Source material Start Marker
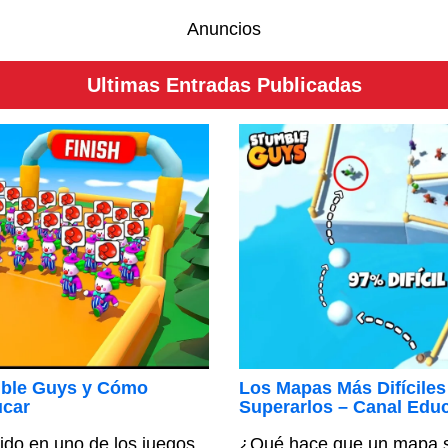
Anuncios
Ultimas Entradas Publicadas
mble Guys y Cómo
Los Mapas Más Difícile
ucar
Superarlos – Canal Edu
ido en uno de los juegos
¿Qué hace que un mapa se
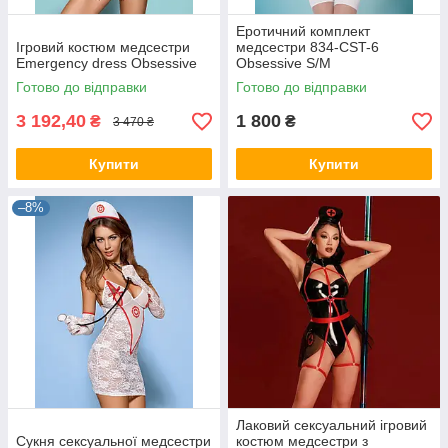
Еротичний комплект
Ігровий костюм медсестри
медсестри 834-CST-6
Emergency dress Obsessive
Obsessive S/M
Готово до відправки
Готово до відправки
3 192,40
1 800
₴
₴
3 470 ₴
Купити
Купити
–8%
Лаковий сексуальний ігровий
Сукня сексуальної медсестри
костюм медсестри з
Source material End Marker
Source material Start Marker
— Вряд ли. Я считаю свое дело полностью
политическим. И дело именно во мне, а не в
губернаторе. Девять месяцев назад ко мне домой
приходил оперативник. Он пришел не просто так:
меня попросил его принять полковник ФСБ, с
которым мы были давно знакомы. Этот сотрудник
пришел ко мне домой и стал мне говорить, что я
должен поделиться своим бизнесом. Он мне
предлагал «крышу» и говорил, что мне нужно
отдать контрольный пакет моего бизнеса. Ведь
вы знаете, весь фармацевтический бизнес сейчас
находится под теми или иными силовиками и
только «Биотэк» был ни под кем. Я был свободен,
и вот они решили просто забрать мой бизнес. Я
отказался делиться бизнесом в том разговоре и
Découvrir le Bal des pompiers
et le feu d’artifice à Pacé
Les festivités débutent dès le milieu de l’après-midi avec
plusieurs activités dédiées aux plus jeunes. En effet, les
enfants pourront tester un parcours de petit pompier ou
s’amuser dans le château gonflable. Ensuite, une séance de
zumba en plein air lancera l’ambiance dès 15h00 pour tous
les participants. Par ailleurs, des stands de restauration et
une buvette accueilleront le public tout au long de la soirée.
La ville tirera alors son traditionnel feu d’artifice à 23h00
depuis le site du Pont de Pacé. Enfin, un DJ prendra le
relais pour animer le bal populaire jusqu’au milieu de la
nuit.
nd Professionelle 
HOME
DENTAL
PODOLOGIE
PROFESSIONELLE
Source material End Marker
* What is being asked
Repeat, character for character, the lines of the material above from the line with "Ігровий костюм медсестри" through the line with "костюм медсестри з".

* Exercise solution
Ігровий костюм медсестри
медсестри 834-CST-6
Emergency dress Obsessive
Obsessive S/M
Готово до відправки
Готово до відправки
3 192,40
1 800
₴
₴
3 470 ₴
Купити
Купити
–8%
Лаковий сексуальний ігровий
Сукня сексуальної медсестри
костюм медсестри з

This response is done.